PRZEŁĘCZ OCALONYCH (Mel Gibson)
Mniej
interesuje mnie to, że Gibson jest prorokiem popkultury (bo zwrot ku
chrześcijańskiej duchowości jest czymś, co moim zdaniem będziemy obserwować w
lawinowo rosnącej liczbie filmów następnych lat). Bardziej zachwyca mnie jego
reżyserska ręka: nie tylko dał role życia Andrew Garfieldowi i Vince'owi
Vaughnowi (który powinien zgarnąć oscarową nominację za drugi plan), ale i stworzył
kinetyczny balet śmierci o niezrównanym stopniu intensywności. Dusza tego filmu
jest rozdarta między miłosierdziem a gwałtem zadawanym ciału tak samo, jak
rozdarta jest zapewne dusza Gibsona -- i przy okazji sama ludzka natura. W
poście wystukanym na telefonie po seansie zanotowałem, że "Hacksaw Ridge"
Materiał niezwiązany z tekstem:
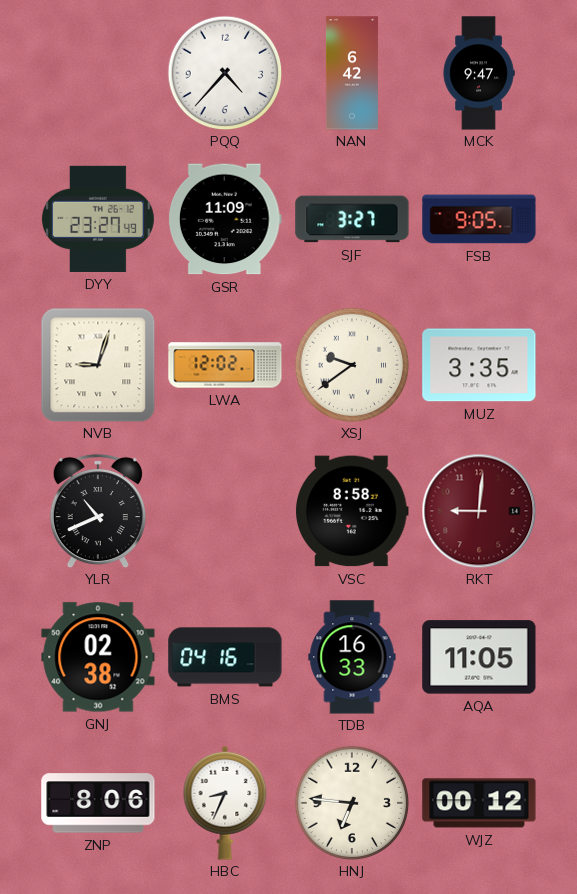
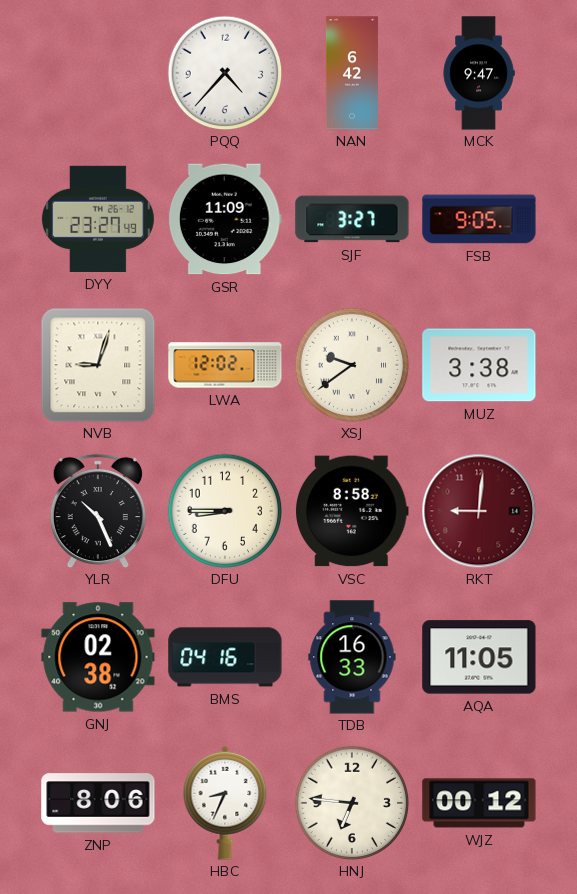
MUZ: 3:35 -> 3:38
YLR: 10:41 -> 10:26
DFU: none -> 8:45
to "Idź i patrz" wyreżyserowane przez Johna Woo; teraz widzę, że to
także nowa "Harfa birmańska", nakręcona przez obdarzonego absolutnym
filmowym słuchem katolickiego macho-męczennika i anty-Cronenberga w jednym:
podczas gdy Cronenberg rozrywa flaki, by obnażyć humanizm jako ułudę, Gibson
robi to niczym obłędny średniowieczny chirurg -- w poszukiwaniu duszy.
[Ostrzeżenie: film nie na wszystkie żołądki]
7. KOSMOS
(Andrzej Żuławski)
Kino nigdy nie polubiło się z Gombrowiczem -- póki nie
wyswatał ich ze sobą Żuławski w "Kosmosie" i nagle zaiskrzyło.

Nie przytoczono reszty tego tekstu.